The answer should be a clear “no" to both questions. Every time the government plays godfather to one sector or another, the sectoral lobby will ensure that the benefits endure by painting negative scenarios if they are withdrawn. It is worth recalling that indirect tax cuts for the auto sector, which began in 2008, were finally ended only eight years later, in December 2014. The same is the problem with giving special benefits to real estate, even granted that this sector is hugely important for job creation. What this sector needs is reform of land and building laws, but that nobody is willing to touch. If India’s land market is reformed, land prices will fall and provide a natural boost to housing demand. Instead, we are demanding lower taxes. These are important, but ought to follow reform, not precede it. Otherwise, the bulk of the tax cuts will be swallowed by vested interests and demand will fall back to its old level after an initial boost.

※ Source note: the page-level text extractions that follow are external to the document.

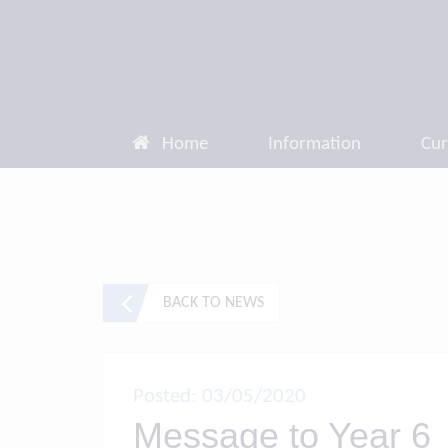
Home
Information
Cur
BACK TO NEWS
Posted: 03/05/2020
Message to Year 6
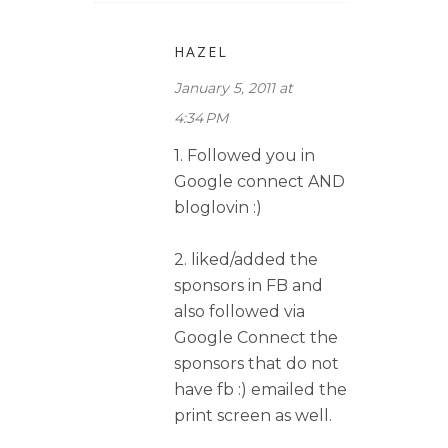
HAZEL
January 5, 2011 at
4:34 PM
1. Followed you in
Google connect AND
bloglovin :)
2. liked/added the
sponsors in FB and
also followed via
Google Connect the
sponsors that do not
have fb :) emailed the
print screen as well.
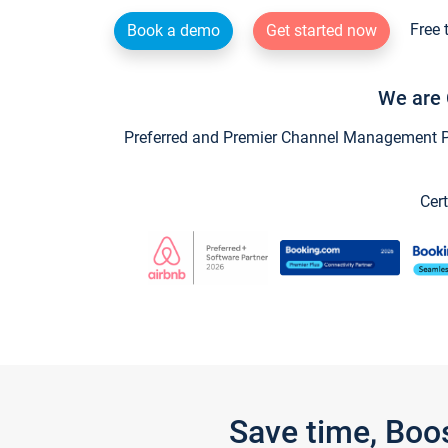
Free 
Book a demo
Get started now
We are 
Preferred and Premier Channel Management Par
Cert
Save time, Boo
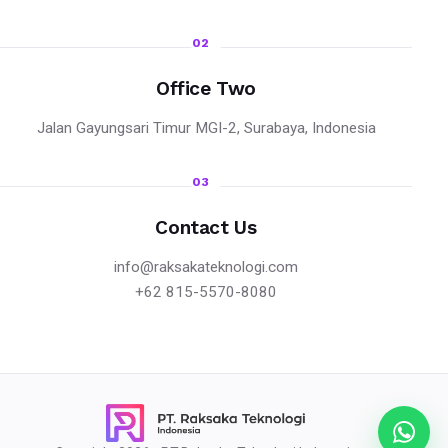
02
Office Two
Jalan Gayungsari Timur MGI-2, Surabaya, Indonesia
03
Contact Us
info@raksakateknologi.com
+62 815-5570-8080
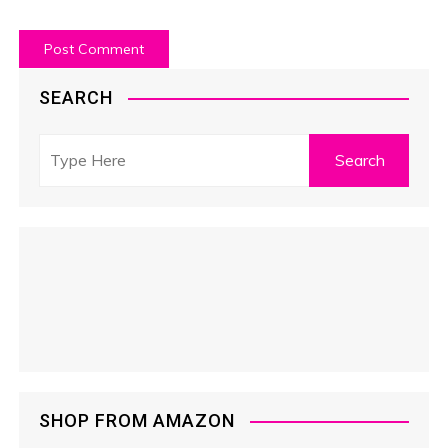
SEARCH
SHOP FROM AMAZON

If the finance minister were to look back at history, the reality is that the Indian auto sector’s success was built on two colossal public policy failures: gross underinvestment in public transport and bad urbanization, where settlements are spatially spread out. Urbanization works best when large populations work in concentrated areas with good infrastructure. A World Bank publication, Leveraging Urbanization In South Asia: Managing Spatial Transformation For Prosperity And Liveability, estimates that India’s actual level or urbanization may be nearly 55%, but new urban-like towns and cities are so far from city centres that the quality of urbanization is poor and spatially too spread out to optimize growth and jobs.

Our misguided auto sector policies privileged private transport over public. Bad urban infrastructure forced people to invest in personal transport vehicles to commute over long distances instead of depending on overcrowded and poor-quality public transport. This is the reason why our car and bike industries are so huge, belting out nearly 20 million vehicles annually. This is also why a country which is yet to achieve full-fledged middle-income status is so overdependent on cars, motorbikes and scooters. Giving yet another dollop of tax cuts will not only worsen this skew, but make urban areas more congested and unliveable.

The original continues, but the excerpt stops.